What this task involves – Once the line with "contratto? Es. giovani e studenti senza" is found in the entries below, repeat it and each following line exactly, up to and including the line with "di comprendere cosa ci viene proposto. Non". Add no other lines.

———

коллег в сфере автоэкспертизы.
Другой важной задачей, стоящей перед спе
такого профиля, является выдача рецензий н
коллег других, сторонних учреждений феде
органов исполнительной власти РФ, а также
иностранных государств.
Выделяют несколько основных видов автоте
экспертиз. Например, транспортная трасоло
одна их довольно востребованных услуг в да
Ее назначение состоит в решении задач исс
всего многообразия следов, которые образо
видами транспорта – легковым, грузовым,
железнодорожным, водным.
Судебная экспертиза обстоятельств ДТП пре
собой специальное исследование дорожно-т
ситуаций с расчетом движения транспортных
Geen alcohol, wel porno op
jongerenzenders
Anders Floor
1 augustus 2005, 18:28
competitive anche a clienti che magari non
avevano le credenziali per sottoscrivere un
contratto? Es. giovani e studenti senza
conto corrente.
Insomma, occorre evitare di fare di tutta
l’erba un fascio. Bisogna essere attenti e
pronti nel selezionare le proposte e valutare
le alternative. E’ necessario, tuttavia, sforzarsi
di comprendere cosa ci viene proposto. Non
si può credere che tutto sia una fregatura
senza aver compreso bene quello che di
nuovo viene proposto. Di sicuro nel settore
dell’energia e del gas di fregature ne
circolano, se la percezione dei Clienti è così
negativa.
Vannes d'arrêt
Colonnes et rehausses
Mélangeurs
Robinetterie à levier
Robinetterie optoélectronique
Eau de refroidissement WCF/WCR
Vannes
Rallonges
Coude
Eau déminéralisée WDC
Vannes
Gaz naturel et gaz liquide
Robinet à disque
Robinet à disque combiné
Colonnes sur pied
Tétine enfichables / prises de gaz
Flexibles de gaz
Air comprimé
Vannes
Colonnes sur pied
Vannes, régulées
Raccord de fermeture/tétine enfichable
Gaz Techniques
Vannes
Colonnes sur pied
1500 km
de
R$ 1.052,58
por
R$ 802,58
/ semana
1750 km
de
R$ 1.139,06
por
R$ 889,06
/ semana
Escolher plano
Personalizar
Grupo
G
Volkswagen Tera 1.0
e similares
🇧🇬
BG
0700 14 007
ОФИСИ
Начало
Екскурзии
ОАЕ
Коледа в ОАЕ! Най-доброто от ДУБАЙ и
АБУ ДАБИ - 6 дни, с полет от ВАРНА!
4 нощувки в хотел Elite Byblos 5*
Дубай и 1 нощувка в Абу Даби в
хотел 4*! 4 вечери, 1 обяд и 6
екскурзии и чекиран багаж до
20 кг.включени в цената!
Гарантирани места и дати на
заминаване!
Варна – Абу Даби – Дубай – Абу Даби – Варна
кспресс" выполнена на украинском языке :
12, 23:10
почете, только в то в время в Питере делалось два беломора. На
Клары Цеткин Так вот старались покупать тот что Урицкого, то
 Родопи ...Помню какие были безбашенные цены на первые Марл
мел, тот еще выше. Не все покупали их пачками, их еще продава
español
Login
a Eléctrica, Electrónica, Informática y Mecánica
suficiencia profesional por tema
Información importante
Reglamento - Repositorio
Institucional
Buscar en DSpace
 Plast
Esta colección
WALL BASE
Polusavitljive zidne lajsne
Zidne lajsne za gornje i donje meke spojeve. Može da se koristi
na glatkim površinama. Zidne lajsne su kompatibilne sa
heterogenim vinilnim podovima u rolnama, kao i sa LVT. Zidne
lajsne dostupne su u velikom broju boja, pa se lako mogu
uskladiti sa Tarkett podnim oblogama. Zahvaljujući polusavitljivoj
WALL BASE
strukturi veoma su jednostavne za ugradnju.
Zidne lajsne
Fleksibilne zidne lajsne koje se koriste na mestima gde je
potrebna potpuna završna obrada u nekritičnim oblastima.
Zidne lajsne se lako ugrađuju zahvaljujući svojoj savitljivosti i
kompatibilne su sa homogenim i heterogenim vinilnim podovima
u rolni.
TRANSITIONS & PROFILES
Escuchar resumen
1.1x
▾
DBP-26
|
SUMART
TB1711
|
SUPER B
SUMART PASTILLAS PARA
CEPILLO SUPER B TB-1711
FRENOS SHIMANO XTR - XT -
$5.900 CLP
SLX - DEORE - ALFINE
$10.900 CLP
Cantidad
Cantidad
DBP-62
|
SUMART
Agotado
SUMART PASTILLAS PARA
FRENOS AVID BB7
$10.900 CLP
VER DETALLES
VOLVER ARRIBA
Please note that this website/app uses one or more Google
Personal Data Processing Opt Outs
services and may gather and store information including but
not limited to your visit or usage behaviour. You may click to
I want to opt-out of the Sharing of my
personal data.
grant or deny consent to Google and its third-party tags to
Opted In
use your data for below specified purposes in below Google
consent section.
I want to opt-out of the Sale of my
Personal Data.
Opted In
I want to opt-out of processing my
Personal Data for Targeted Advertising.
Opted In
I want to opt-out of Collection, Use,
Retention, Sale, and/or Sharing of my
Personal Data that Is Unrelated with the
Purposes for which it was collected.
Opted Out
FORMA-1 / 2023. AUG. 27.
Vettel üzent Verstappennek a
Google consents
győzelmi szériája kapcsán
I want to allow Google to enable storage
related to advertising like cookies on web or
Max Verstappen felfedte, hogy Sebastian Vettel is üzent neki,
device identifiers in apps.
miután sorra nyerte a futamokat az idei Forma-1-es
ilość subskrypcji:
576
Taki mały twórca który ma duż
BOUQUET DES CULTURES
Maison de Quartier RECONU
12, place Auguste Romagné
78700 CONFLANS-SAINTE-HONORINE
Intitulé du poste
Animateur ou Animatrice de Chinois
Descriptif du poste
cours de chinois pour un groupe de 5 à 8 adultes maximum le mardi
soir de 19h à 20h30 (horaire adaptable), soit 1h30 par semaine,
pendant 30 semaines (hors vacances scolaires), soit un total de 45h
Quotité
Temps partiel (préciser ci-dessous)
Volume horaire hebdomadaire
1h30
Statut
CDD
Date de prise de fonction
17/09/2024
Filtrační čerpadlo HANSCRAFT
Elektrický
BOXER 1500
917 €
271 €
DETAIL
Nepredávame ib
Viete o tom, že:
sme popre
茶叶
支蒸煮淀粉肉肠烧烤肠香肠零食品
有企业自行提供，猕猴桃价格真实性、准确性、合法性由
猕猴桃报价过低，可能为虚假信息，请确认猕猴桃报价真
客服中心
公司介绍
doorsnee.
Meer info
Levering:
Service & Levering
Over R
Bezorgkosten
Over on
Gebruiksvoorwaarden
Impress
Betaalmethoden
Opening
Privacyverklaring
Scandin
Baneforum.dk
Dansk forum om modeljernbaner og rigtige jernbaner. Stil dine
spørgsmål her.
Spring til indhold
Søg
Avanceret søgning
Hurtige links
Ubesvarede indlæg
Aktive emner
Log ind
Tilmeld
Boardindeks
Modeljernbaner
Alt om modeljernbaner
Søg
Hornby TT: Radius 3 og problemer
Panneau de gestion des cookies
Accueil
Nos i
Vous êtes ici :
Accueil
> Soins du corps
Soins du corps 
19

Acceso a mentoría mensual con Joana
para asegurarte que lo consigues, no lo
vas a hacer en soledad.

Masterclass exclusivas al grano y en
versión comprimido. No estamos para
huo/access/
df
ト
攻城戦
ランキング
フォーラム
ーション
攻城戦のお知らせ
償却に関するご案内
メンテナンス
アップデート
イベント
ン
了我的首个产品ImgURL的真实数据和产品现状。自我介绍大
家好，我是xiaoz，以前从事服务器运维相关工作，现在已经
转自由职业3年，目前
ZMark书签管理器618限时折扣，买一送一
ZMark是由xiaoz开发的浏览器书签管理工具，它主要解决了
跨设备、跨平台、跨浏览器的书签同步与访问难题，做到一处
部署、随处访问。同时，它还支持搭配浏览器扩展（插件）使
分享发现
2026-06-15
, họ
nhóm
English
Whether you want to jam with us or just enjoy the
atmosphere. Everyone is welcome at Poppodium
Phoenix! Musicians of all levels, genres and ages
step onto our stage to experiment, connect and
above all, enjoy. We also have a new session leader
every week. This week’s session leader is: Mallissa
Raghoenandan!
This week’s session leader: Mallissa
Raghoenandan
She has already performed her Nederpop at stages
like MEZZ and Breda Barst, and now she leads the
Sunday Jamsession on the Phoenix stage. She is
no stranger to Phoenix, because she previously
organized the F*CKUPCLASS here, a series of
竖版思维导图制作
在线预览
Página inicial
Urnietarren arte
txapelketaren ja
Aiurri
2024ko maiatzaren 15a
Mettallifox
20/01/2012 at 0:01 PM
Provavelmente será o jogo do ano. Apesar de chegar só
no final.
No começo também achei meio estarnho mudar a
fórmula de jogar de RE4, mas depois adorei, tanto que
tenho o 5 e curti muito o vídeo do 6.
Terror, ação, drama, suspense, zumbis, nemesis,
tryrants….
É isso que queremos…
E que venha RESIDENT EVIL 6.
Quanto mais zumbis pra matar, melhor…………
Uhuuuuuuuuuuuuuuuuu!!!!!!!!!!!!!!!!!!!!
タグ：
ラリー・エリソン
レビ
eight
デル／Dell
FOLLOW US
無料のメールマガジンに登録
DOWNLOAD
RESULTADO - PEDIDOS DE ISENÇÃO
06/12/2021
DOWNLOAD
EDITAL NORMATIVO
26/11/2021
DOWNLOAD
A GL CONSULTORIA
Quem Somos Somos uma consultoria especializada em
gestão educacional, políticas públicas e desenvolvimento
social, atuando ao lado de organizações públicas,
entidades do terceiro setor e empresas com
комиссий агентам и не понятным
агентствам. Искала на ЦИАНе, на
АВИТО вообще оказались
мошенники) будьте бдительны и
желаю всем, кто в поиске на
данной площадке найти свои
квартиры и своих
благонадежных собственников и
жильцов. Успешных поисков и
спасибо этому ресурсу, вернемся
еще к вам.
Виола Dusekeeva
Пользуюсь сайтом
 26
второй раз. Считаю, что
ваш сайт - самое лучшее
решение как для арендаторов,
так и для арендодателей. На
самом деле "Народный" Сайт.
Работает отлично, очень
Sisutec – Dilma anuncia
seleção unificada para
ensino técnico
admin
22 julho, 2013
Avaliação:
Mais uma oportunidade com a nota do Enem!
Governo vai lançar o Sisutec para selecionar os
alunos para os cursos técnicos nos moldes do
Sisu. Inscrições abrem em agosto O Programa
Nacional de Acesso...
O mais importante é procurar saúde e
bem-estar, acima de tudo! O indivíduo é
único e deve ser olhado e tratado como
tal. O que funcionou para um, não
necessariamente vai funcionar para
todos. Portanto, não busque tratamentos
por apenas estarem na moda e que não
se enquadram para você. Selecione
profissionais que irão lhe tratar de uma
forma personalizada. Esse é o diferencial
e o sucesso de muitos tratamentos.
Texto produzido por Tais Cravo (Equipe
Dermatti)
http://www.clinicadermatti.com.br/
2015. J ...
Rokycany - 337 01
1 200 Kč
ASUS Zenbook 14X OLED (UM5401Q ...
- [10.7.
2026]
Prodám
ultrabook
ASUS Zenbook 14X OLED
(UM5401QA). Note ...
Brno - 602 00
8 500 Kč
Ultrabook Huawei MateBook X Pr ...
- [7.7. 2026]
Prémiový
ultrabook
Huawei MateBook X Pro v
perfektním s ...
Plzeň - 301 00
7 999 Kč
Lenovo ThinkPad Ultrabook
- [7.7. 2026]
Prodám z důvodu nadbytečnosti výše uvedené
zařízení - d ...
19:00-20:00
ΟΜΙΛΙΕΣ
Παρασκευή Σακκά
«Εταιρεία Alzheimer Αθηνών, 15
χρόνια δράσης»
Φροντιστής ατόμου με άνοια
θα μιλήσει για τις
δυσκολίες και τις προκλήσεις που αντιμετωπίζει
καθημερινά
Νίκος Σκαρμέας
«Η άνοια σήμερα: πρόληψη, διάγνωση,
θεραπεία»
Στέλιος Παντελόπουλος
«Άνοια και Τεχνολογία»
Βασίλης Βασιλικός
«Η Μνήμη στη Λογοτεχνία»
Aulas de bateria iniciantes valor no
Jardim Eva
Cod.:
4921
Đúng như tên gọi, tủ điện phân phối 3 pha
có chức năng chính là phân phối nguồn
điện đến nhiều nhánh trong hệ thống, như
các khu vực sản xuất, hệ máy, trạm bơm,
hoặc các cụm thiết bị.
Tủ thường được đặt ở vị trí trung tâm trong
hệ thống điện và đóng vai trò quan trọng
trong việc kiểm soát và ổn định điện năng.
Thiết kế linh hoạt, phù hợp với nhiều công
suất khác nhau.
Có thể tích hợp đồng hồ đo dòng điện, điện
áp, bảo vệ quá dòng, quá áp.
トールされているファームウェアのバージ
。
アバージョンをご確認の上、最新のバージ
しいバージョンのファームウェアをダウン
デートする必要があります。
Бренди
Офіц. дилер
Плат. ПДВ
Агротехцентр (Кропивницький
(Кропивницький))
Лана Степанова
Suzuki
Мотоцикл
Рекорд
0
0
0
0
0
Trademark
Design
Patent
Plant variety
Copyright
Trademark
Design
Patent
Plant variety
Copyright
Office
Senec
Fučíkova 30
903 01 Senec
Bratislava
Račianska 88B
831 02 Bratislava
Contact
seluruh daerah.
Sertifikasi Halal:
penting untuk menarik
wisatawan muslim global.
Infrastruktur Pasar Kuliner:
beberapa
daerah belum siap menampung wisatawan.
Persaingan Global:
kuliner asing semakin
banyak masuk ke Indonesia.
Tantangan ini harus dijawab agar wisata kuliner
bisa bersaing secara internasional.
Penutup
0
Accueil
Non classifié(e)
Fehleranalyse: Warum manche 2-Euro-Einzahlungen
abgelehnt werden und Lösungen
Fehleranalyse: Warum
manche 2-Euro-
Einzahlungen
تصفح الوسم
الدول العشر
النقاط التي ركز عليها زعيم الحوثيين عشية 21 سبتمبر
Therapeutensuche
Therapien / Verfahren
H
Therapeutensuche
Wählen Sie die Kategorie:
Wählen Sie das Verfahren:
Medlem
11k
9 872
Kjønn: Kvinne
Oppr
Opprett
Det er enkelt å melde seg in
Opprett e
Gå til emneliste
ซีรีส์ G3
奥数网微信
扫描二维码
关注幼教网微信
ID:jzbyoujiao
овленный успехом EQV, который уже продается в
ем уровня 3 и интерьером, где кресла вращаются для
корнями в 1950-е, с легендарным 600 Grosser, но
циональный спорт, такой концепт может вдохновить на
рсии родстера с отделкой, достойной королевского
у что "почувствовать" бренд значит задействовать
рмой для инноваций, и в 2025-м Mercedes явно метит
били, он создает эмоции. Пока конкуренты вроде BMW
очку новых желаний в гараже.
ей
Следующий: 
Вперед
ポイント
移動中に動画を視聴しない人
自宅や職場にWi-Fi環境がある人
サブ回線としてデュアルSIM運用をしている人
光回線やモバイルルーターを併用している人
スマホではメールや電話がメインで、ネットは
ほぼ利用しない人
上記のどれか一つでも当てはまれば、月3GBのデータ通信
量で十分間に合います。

———

Response –
contratto? Es. giovani e studenti senza
conto corrente.
Insomma, occorre evitare di fare di tutta
l’erba un fascio. Bisogna essere attenti e
pronti nel selezionare le proposte e valutare
le alternative. E’ necessario, tuttavia, sforzarsi
di comprendere cosa ci viene proposto. Non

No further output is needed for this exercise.